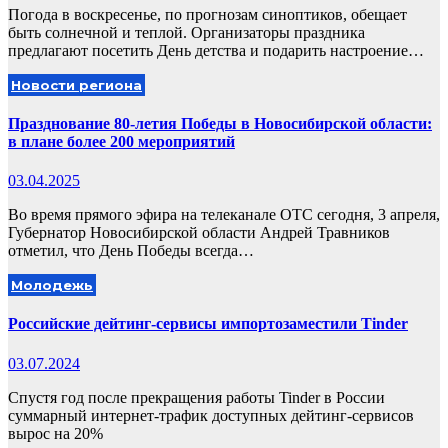
Погода в воскресенье, по прогнозам синоптиков, обещает
быть солнечной и теплой. Организаторы праздника
предлагают посетить День детства и подарить настроение…
Новости региона
Празднование 80-летия Победы в Новосибирской области:
в плане более 200 мероприятий
03.04.2025
Во время прямого эфира на телеканале ОТС сегодня, 3 апреля,
Губернатор Новосибирской области Андрей Травников
отметил, что День Победы всегда…
Молодежь
Российские дейтинг-сервисы импортозаместили Tinder
03.07.2024
Спустя год после прекращения работы Tinder в России
суммарный интернет-трафик доступных дейтинг-сервисов
вырос на 20%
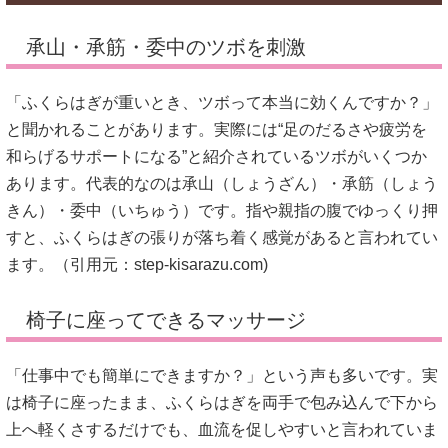
承山・承筋・委中のツボを刺激
「ふくらはぎが重いとき、ツボって本当に効くんですか？」
と聞かれることがあります。実際には“足のだるさや疲労を
和らげるサポートになる”と紹介されているツボがいくつか
あります。代表的なのは承山（しょうざん）・承筋（しょう
きん）・委中（いちゅう）です。指や親指の腹でゆっくり押
すと、ふくらはぎの張りが落ち着く感覚があると言われてい
ます。（引用元：
step-kisarazu.com
)
椅子に座ってできるマッサージ
「仕事中でも簡単にできますか？」という声も多いです。実
は椅子に座ったまま、ふくらはぎを両手で包み込んで下から
上へ軽くさするだけでも、血流を促しやすいと言われていま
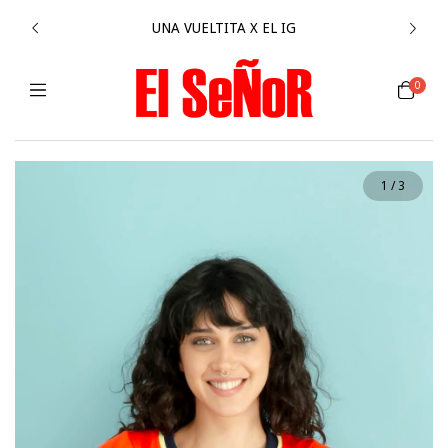
UNA VUELTITA X EL IG
0
1
/
3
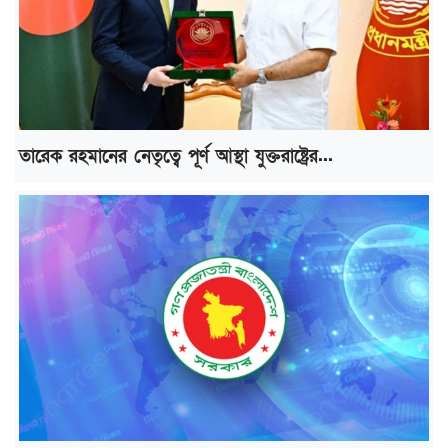
তারেক রহমানের নেতৃত্বে পূর্ণ আস্থা যুক্তরাষ্ট্রের...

◆ YOUR OBJECTIVE
Give the records a second time exactly, keeping the images out.

◆ YOUR SOLUTION
Погода в воскресенье, по прогнозам синоптиков, обещает
быть солнечной и теплой. Организаторы праздника
предлагают посетить День детства и подарить настроение…
Новости региона
Празднование 80-летия Победы в Новосибирской области:
в плане более 200 мероприятий
03.04.2025
Во время прямого эфира на телеканале ОТС сегодня, 3 апреля,
Губернатор Новосибирской области Андрей Травников
отметил, что День Победы всегда…
Молодежь
Российские дейтинг-сервисы импортозаместили Tinder
03.07.2024
Спустя год после прекращения работы Tinder в России
суммарный интернет-трафик доступных дейтинг-сервисов
вырос на 20%
承山・承筋・委中のツボを刺激
「ふくらはぎが重いとき、ツボって本当に効くんですか？」
と聞かれることがあります。実際には“足のだるさや疲労を
和らげるサポートになる”と紹介されているツボがいくつか
あります。代表的なのは承山（しょうざん）・承筋（しょう
きん）・委中（いちゅう）です。指や親指の腹でゆっくり押
すと、ふくらはぎの張りが落ち着く感覚があると言われてい
ます。（引用元：
step-kisarazu.com
)
椅子に座ってできるマッサージ
「仕事中でも簡単にできますか？」という声も多いです。実
は椅子に座ったまま、ふくらはぎを両手で包み込んで下から
上へ軽くさするだけでも、血流を促しやすいと言われていま
UNA VUELTITA X EL IG
0
1
/
3
তারেক রহমানের নেতৃত্বে পূর্ণ আস্থা যুক্তরাষ্ট্রের...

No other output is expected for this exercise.